Sostiene Cospedal, ministra
de Defensa del actual gabinete, que muy posiblemente no será necesaria la
ocupación de Cataluña por el ejército español. La declaración va dirigida a
tranquilizar a la opinión, y posiblemente de rebote al Consejo Europeo, que ha
pedido de forma explícita el cese de la violencia. Lo cual hace que el cuajo de
la señora ministra tenga aún, si cabe, más bemoles.
Mientras tanto, la
violencia desmandada en Valencia contra una manifestación pacífica y legal, no
será investigada por una fiscalía especialmente activa en las últimas semanas. En
cuanto a los inequívocos excesos de las fuerzas del orden en los colegios
electorales de Cataluña, ya han sido adjetivados, no solo de proporcionados,
sino de ejemplares. El caballero que ha perdido la visión de un ojo y las
personas que hubieron de ser atendidas de porrazos y contusiones varias por
tirones de pelo y empujones escaleras abajo, tendrán difícil percibir una indemnización
en estas circunstancias: es un absurdo pensar que proceda una compensación
a los damnificados motivada por las consecuencias indeseadas de una actuación
ejemplar de las brigadas de la porra. Los únicos investigados en este dossier,
los “malos”, son los Mossos, por no haber pegado.
De otro lado, el
gobierno ha aprovechado el desfile militar de la Hispanidad para poner en el
escaparate el Gran Objetivo de la Exaltación de la Unidad en el Orgullo de la Españolidad
(todo en mayúsculas). En Barcelona hubo mogollón de gente venida de fuera con
gastos de viaje pagados para reivindicar en cabeza ajena el derecho inalienable
de los catalanes a pertenecer a España. Vinieron en plan pacífico, lo que solo
significa que ejercieron una violencia de
baja intensidad (murgas, insultos, alardes desafiantes, etc.) Hubo algo más,
sin embargo. Arrastrados tal vez por los efectos de un consumo inmoderado de
coñá de garrafón, grupos ultras del Valencia y del Frente Atlético se enfrentaron
a sillazos en plena plaza de Cataluña. Parece un despropósito a primera vista,
pero todo ello se hizo de forma natural e inocente y sin despertar alarma
social, según las autoridades expertas en la aplicación de la ley del embudo. Lejos
de constituir delito ni falta, la bronca etílica en un espacio público sería
una forma como cualquier otra de ejercer con orgullo la defensa insobornable de la unidad
de la patria en peligro.
La ultraderecha subvencionada
ha resucitado en España.
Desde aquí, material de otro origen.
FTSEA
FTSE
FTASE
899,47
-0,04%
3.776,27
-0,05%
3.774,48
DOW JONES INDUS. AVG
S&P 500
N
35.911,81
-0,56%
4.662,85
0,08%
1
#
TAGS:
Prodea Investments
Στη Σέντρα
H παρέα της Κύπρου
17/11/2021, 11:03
En los tiempos de la Transición aquello llevó a
momentos puntuales de exceso de exaltación patriótica, como Montejurra o
Atocha, sobre los que las instancias oficiales corrieron apresuradamente un
tupido velo de silencio y olvido. No sería prudente descartar de plano que
cosas parecidas puedan volver a ocurrir de la mano de ese señor de cara de palo
que desempeña la presidencia del gobierno de la nación con el aire distraído y
falsamente bonachón de un registrador de la propiedad en excedencia.
Un hilo delator
une a ese señor con la ultraderecha, del mismo modo que lo une a los escándalos
de corrupción que afectan no solo a sus correligionarios sino al propio partido
que él dirige. Su actitud invariable sigue siendo, sin embargo, la de una ajenidad
absoluta y desprovista de cualquier atisbo de empatía. Todos los títeres de la
cachiporra que desfilan por el escenario de la actualidad pasan de inmediato a
ser, para él, “esos señores que usted me dice”.